2.    Abierta ruptura con el orden constitucional franquista: Los propugnadores de esta segunda opción pretendían hacer de la constitución franquista el marco adecuado al sistema democrático lo que supondría una transformación en profundidad de esa constitución. El camino para ello habría que ser el proceso democratizador de las Cortes. Se pretendía llegar a un proceso de falsificación del constitucionalismo franquista. Porque las leyes fundamentales se encontraban preñadas de ambigüedades y defectos técnicos, dudas sobre el sujeto de la soberanía, falta de previsión de conflictos entre el Gobierno y las Cortes y el Gobierno y el Rey, sentido del Consejo Nacional; ético. Dado el carácter del constitucionalismo franquista como fruto de la victoria en la guerra civil; la extraordinariamente poco generosa administración de esta victoria limitó el juego político oficial a los vencedores y ello se reflejaría en el carácter de las Leyes Fundamentales. Inconveniente sociológico, al fin, en tanto que la oposición democrática estaba dispuesta a aceptar el expediente.
3.    Abierta ruptura con el orden constitucional franquista: La ruptura con el franquismo propugnada por la oposición democrática al régimen, tenía el gran inconveniente como opción política de su carácter poco definido. La oposición democrática dentro y fuera del país iría elaborando una “teoría de la transición” que en su momento podría converger con otros proyectos de transición surgidos desde dentro y desde los aledaños del franquismo.

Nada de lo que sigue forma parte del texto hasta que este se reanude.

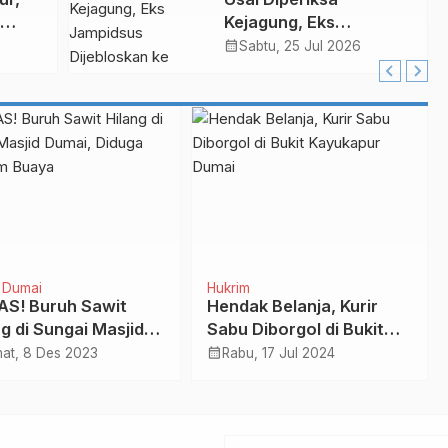
Kejagung, Eks
bat
Jampidsus Dijebloskan
calendar_month
Sabtu, 25 Jul 2026
ke Penjara KPK
 Dumai
Hukrim
S! Buruh Sawit
Hendak Belanja, Kurir
ng di Sungai Masjid
Sabu Diborgol di Bukit
i, Diduga Diterkam
Kayukapur Dumai
calendar_month
at, 8 Des 2023
Rabu, 17 Jul 2024
ya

4.    Proceso orientado al cambio del régimen franquista: Los defensores de a vía de la reforma tendrían a subrayar la incompatibilidad formal y de fondo del constitucionalismo franquista con la aspiración a un sistema democrático, Pero solamente a través de un proceso de reforma coherente y respetuoso con el ordenamiento constitucional entonces vigente podría llegarse a una situación democrática son que ellos supusiese la quiebra de la legalidad. No era pocos los obstáculos para este camino pero en definitiva esta opción terminaría por hacerse realidad.

El proceso de reforma estaba abocado a la adopción de una nueva constitución. De acuerdo con el procedimiento de reforma previsto por el decreto de noviembre de 1976 se sometía referéndum un proyecto de ley de Reforma Política cuyos puntos sustanciales eran la definición de unas Cortes bicamerales elegidas por sufragio universal, directo y secreto entre todos los mayores de edad, la determinación de un procedimiento para la reforma constitucional y el anuncio de convocatoria de elecciones. La Ley para la Reforma Política contenía claras huellas del régimen franquista lo que habría de explicar su rechazo por la oposición democrática. Aprobada la ley por referéndum y publicado el decreto ley de marzo de 1977 sobre normas electorales, las primeras elecciones libres españolas desde febrero de 1936 se llevan a cabo el 15 de junio de 1977, iniciándose el proceso de elaboración de una nueva constitución y abriendo al país al régimen democrático.